What you will do => Go through the entries below and give the number of lines that have the string "pour", and only that.
== Material for the task
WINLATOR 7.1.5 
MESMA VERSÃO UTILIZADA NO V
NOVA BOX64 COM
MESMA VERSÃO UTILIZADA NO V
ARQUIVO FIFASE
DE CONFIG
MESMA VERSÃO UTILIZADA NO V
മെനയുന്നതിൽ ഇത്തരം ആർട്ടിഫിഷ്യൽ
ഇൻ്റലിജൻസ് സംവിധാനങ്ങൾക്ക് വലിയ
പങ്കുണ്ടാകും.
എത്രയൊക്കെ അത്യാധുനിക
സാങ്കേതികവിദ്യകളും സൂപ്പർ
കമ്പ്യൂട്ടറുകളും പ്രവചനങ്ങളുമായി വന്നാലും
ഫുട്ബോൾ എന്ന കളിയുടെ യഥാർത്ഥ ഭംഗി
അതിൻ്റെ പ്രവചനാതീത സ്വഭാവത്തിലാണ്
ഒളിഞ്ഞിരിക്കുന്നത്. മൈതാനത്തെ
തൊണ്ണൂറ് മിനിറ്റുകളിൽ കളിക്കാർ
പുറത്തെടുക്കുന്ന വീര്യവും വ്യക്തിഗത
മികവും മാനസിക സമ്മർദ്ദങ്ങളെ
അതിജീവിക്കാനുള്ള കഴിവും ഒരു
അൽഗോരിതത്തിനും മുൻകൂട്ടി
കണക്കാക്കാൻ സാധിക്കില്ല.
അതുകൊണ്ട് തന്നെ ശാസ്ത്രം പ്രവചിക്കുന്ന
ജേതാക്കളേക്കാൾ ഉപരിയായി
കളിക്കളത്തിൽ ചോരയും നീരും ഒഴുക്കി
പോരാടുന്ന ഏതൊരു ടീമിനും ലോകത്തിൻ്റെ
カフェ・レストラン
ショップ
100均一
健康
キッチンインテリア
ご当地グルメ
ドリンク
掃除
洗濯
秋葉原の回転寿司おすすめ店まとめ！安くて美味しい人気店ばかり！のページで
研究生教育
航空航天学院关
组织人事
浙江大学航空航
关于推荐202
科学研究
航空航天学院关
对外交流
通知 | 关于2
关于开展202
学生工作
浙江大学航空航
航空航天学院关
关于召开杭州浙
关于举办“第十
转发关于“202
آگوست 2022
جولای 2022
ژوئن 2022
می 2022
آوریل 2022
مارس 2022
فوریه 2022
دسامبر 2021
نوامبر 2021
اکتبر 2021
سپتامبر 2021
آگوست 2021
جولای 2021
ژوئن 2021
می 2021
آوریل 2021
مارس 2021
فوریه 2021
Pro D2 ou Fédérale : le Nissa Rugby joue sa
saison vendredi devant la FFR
====
== Material for the task
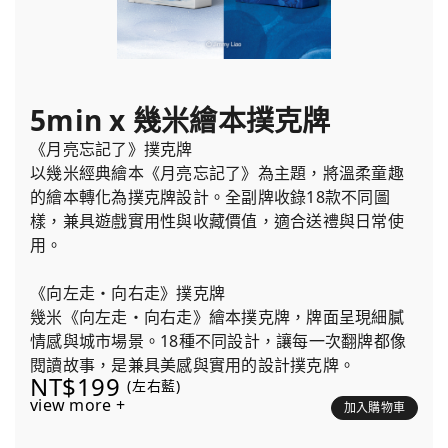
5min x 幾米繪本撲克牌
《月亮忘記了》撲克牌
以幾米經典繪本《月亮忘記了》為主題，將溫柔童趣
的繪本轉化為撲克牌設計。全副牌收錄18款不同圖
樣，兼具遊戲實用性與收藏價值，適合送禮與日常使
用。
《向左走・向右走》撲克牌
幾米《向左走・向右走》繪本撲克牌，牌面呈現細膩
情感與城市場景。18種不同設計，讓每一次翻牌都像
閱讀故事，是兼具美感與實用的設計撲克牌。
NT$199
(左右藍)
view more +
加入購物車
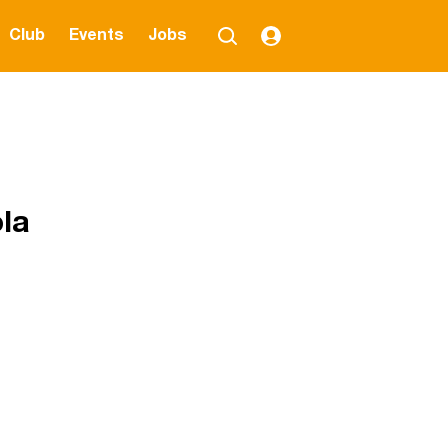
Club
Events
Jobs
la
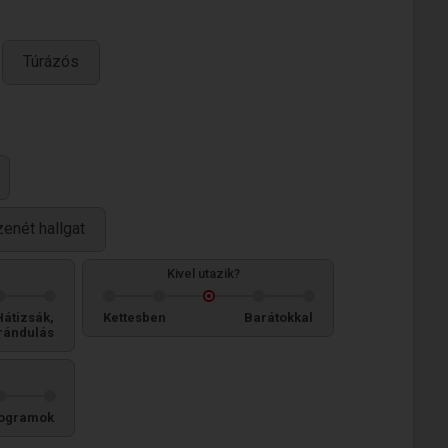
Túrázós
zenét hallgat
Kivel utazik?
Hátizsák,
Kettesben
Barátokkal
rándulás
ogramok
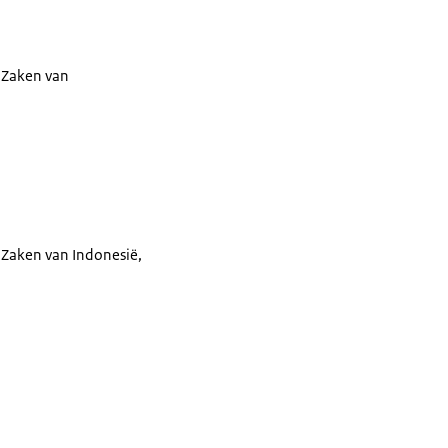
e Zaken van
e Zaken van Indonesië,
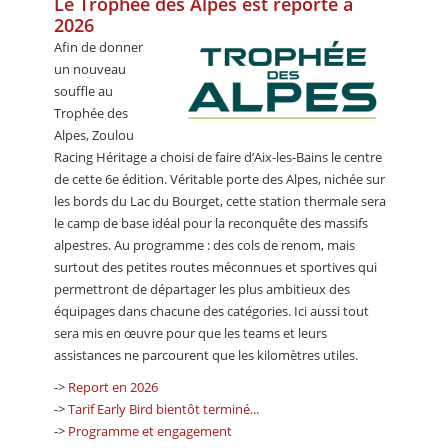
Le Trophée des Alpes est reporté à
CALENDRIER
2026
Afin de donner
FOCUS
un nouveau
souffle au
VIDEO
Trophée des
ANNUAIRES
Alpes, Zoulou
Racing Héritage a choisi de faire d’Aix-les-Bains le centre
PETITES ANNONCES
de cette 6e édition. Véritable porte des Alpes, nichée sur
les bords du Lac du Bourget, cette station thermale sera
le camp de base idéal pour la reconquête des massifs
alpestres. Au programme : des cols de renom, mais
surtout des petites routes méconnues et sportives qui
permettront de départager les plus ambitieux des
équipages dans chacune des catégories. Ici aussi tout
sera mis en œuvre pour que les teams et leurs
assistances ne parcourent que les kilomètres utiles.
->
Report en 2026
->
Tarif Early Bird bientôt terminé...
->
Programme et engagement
====
Completed task => 2